Pabrik Akun Twitter Palsu dalam Kontestasi Politik Indonesia

Petualangan Si Alex

Selama beberapa bulan di tahun 2017, Alex (nama samaran) menjadi salah satu dari 20 orang lebih yang direkrut menjadi pasukan rahasia di dunia maya. Tugas mereka menyebar pesan melalui akun media sosial palsu untuk mendukung gubernur petahana DKI Jakarta, Basuki Tjahaja Purnama, alias Ahok, supaya terpilih kembali.

Untuk meyakinkan orang bahwa akunnya itu asli, Alex memodifikasi akun-akun palsunya itu dengan “warna manusiawi” dan dikombinasikan dengan postingan politik. Sebagian besar avatarnya menggunakan gambar-gambar wanita muda lokal yang cantik, dengan variasi suasana mulai dari patah hati hingga postingan menu sarapan pagi.

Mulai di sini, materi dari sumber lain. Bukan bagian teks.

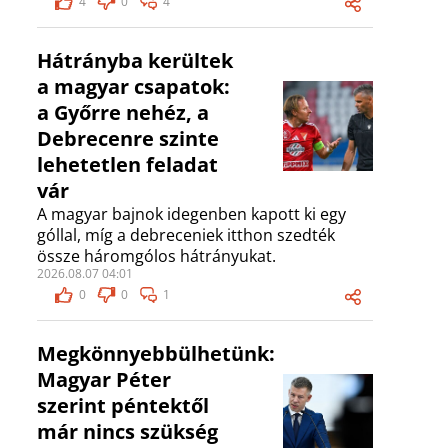
4
0
4
Hátrányba kerültek
a magyar csapatok:
a Győrre nehéz, a
Debrecenre szinte
lehetetlen feladat
vár
A magyar bajnok idegenben kapott ki egy
góllal, míg a debreceniek itthon szedték
össze háromgólos hátrányukat.
2026.08.07 04:01
0
0
1
Megkönnyebbülhetünk:
Magyar Péter
szerint péntektől
már nincs szükség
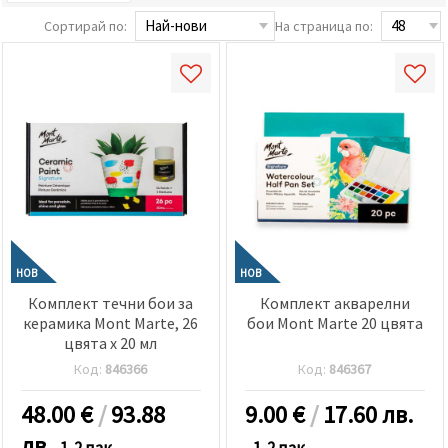
релевантно
съдържание
Сортирай по:
На страница по:
и реклами,
включително
с помощта
на наши
партньори
за анализ
и
маркетинг.
Можеш да
се
съгласиш
да
използваме
всички
"бисквитки"
НОВ
НОВ
като
Комплект течни бои за
Комплект акварелни
натиснеш
"Приеми
керамика Mont Marte, 26
бои Mont Marte 20 цвята
всички!"
цвята x 20 мл
или да
Код:
846366
Код:
846367
посочиш
предпочитанията
си в
48.00
€
/
93.88
9.00
€
/
17.60 лв.
"Настройки",
като
лв.
1-2 пак.
1-2 пак.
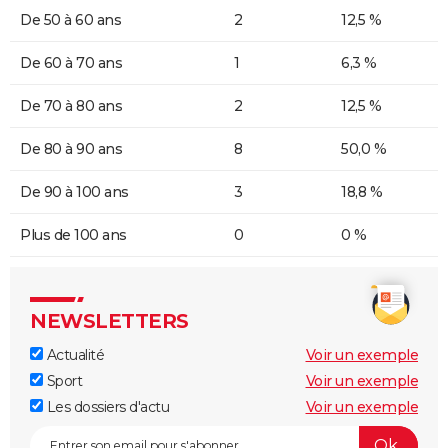
De 50 à 60 ans
2
12,5 %
De 60 à 70 ans
1
6,3 %
De 70 à 80 ans
2
12,5 %
De 80 à 90 ans
8
50,0 %
De 90 à 100 ans
3
18,8 %
Plus de 100 ans
0
0 %
NEWSLETTERS
Actualité
Voir un exemple
Sport
Voir un exemple
Les dossiers d'actu
Voir un exemple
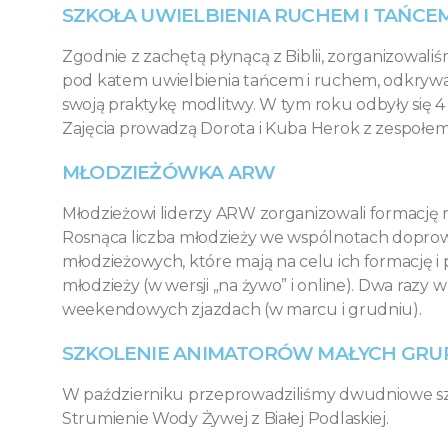
SZKOŁA UWIELBIENIA RUCHEM I TAŃCE
Zgodnie z zachętą płynącą z Biblii, zorganizowali
pod katem uwielbienia tańcem i ruchem, odkrywają
swoją praktykę modlitwy. W tym roku odbyły się 4
Zajęcia prowadzą Dorota i Kuba Herok z zespołem
MŁODZIEŻÓWKA ARW
Młodzieżowi liderzy ARW zorganizowali formację m
Rosnąca liczba młodzieży we wspólnotach doprowa
młodzieżowych, które mają na celu ich formację i 
młodzieży (w wersji „na żywo” i online). Dwa razy
weekendowych zjazdach (w marcu i grudniu).
SZKOLENIE ANIMATORÓW MAŁYCH GRU
W październiku przeprowadziliśmy dwudniowe sz
Strumienie Wody Żywej z Białej Podlaskiej.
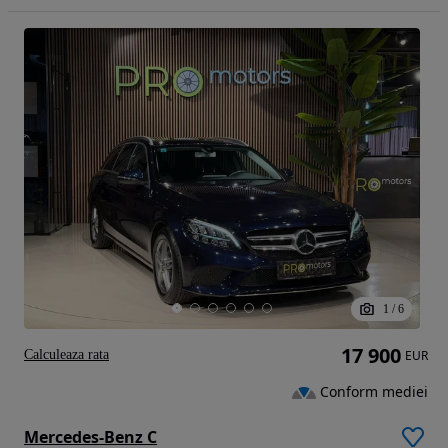
1
/
6
17 900
Calculeaza rata
EUR
Conform mediei
Mercedes-Benz C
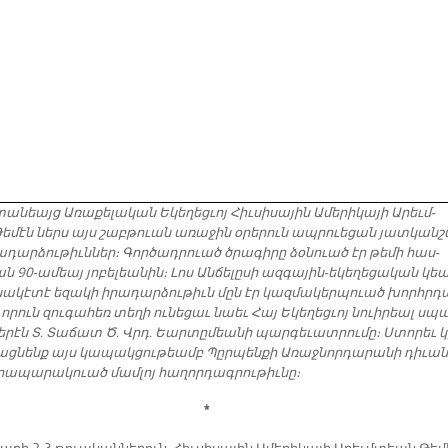
ա­նեայց Ա­ռա­քե­լա­կան Ե­կե­ղեց­ւոյ Հիւ­սի­սա­յին Ա­մե­րի­կա­յի Ա­րեւմ­
­մէն ներս այս շաբ­թուան ա­ռա­ջին օ­րե­րուն ապ­րուե­ցան յատ­կան­շ
ա­դար­ձու­թիւն­ներ։ Գոր­ծադ­րուած ծրա­գի­րը ձօ­նուած էր թե­մի հաս­
90-ա­մեայ յո­բե­լեա­նին։ Լոս Ան­ճե­լը­սի ազ­գա­յին-ե­կե­ղե­ցա­կան կե
սա­կէ­տէ ե­զա­կի ի­րա­դար­ձու­թիւն մըն էր կազ­մա­կեր­պուած խորհր­դ
, ո­րուն զու­գա­հեռ տե­ղի ու­նե­ցաւ նաեւ Հայ Ե­կե­ղեց­ւոյ նուի­րեալ սպ
նե­րէն Տ. Տա­ճատ Ծ. Վրդ. Եար­տը­մեա­նի պար­գե­ւատ­րու­մը։ Ստո­րեւ 
յաց­նենք այս կա­պակ­ցու­թեամբ Պըր­պեն­քի Ա­ռաջ­նոր­դա­րա­նի դի­ւա­
րա­պա­րա­կուած մամ­լոյ հա­ղոր­դագ­րու­թիւ­նը։
*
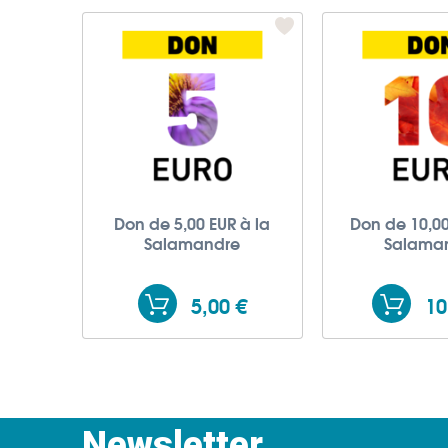
Don de 5,00 EUR à la
Don de 10,00
Salamandre
Salama
5,00 €
10
Newsletter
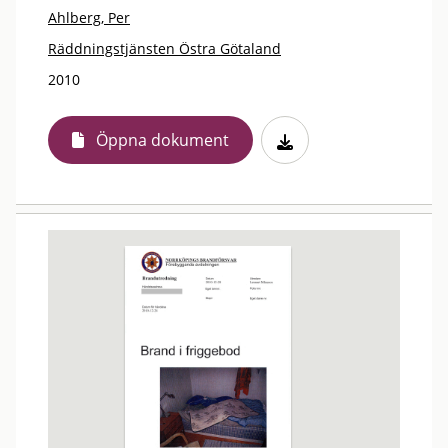
Ahlberg, Per
Räddningstjänsten Östra Götaland
2010
Öppna dokument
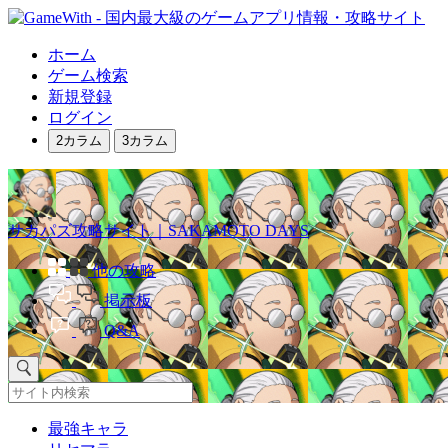
ホーム
ゲーム検索
新規登録
ログイン
2カラム
3カラム
サカパズ攻略サイト｜SAKAMOTO DAYS
他の攻略
掲示板
Q&A
最強キャラ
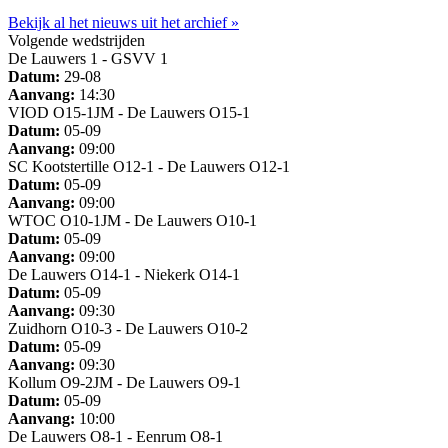
Bekijk al het nieuws uit het archief »
Volgende wedstrijden
De Lauwers 1 - GSVV 1
Datum:
29-08
Aanvang:
14:30
VIOD O15-1JM - De Lauwers O15-1
Datum:
05-09
Aanvang:
09:00
SC Kootstertille O12-1 - De Lauwers O12-1
Datum:
05-09
Aanvang:
09:00
WTOC O10-1JM - De Lauwers O10-1
Datum:
05-09
Aanvang:
09:00
De Lauwers O14-1 - Niekerk O14-1
Datum:
05-09
Aanvang:
09:30
Zuidhorn O10-3 - De Lauwers O10-2
Datum:
05-09
Aanvang:
09:30
Kollum O9-2JM - De Lauwers O9-1
Datum:
05-09
Aanvang:
10:00
De Lauwers O8-1 - Eenrum O8-1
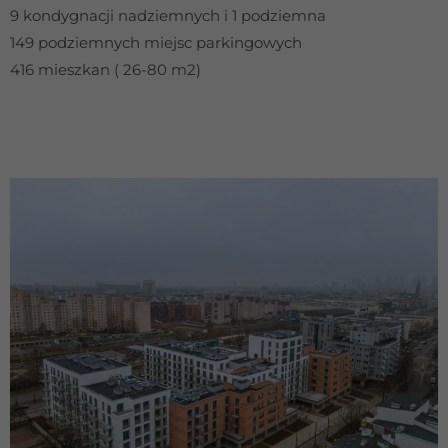
9 kondygnacji nadziemnych i 1 podziemna
149 podziemnych miejsc parkingowych
416 mieszkan ( 26-80 m2)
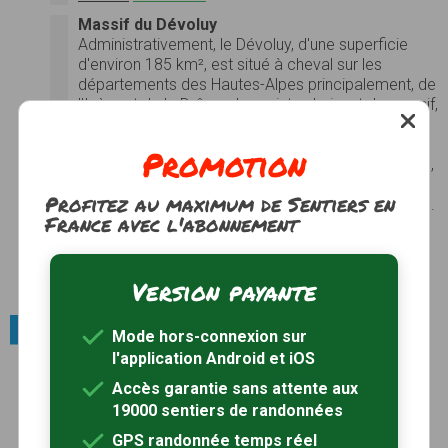
Massif du Dévoluy
Administrativement, le Dévoluy, d'une superficie
d'environ 185 km², est situé à cheval sur les
départements des Hautes-Alpes principalement, de
l'Isère et de la Drôme. Le point culminant du massif,
l'Obiou, s'élève en Isère. Le Dévoluy est un massif
des Préalpes du Sud entouré par le Champsaur, le
Promotion
Gapençais, les pays de Buëch (Bochaine, Veynois),
le massif du Diois, le Trièves et les Écrins. Il est
Profitez au maximum de Sentiers en
bordé par le Drac, le Petit Buëch et le Grand Buëch.
France avec l'abonnement
Le lac du Sautet, qui est une retenue
hydroélectrique, baigne le nord du massif.
Photos
Version payante
Voir le site
Race animale locale / Anes
Mode hors-connexion sur
l'application Android et iOS
Âne de Provence (aussi appelé âne des
Croisés)
Accès garantie sans attente aux
Âne de petite taille (1,17 m à 1,35 m maximum au
19000 sentiers de randonnées
garrot), à la robe "gris touterelle" et portant sur le
GPS randonnée temps réel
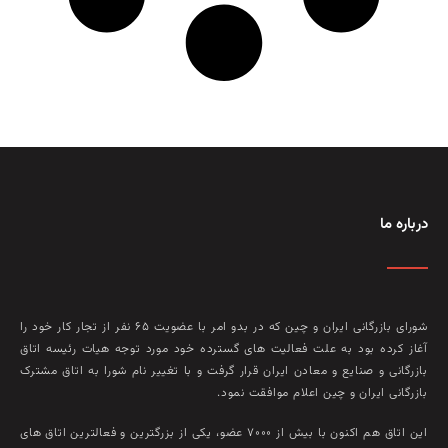
درباره ما
شورای بازرگانی ایران و چین که در بدو امر با عضويت ۶۵ نفر از تجار کار خود را
آغاز کرده بود به علت فعاليت‌ های گسترده خود مورد توجه هيات رئيسه اتاق
بازرگانی و صنايع و معادن ايران قرار گرفت و با تغيير نام شورا به اتاق مشترک
بازرگانی ايران و چين اعلام موافقت نمود.
این اتاق هم‌ اکنون با بيش از ۷۰۰۰ عضو، يکی از بزرگترين و فعالترين اتاق‌ های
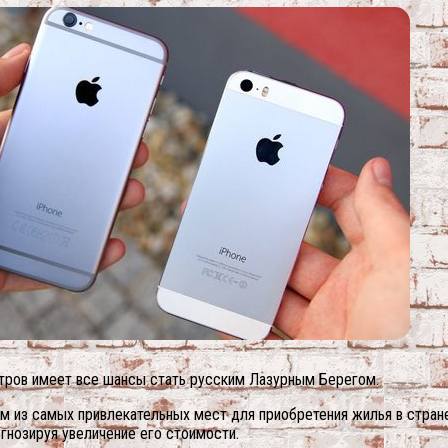
тров имеет все шансы стать русским Лазурным Берегом.
 из самых привлекательных мест для приобретения жилья в стране
огнозируя увеличение его стоимости.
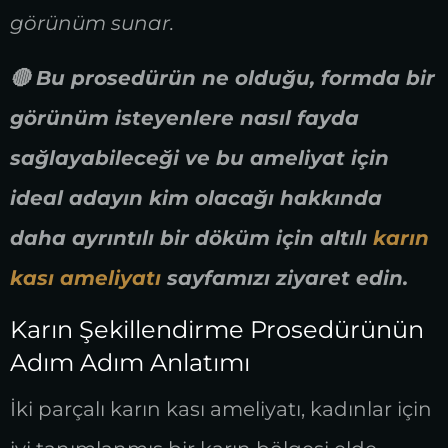
görünüm sunar.
🔴 Bu prosedürün ne olduğu, formda bir
görünüm isteyenlere nasıl fayda
sağlayabileceği ve bu ameliyat için
ideal adayın kim olacağı hakkında
daha ayrıntılı bir döküm için altılı
karın
kası ameliyatı
sayfamızı ziyaret edin.
Karın Şekillendirme Prosedürünün
Adım Adım Anlatımı
İki parçalı karın kası ameliyatı, kadınlar için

Namun Alex mengaku akun-akun palsu miliknya itu bukan untuk bersenang-senang. Alex dan timnya sesama “buzzer” itu diberitahu bahwa ini “perang”. “Ketika dalam situasi perang, anda akan gunakan apa saja yang ada untuk menyerang musuh,” kata Alex di sebuah kafe di Jakarta Pusat. “Tapi terkadang saya merasa jijik dengan diri saya sendiri,” imbuhnya.

“Mereka (bos buzzer, red.) bilang kalian harus punya 5 akun Facebook, 5 akun Twitter, dan satu Instagram,” kata Alex kepada harian Inggris The Guardian. “Mereka minta kami untuk merahasiakannya. Mereka bilang ini ‘masa perang’ dan kita harus menjaga medan pertempuran, jangan kasih tahu siapa-siapa di mana kita bekerja.”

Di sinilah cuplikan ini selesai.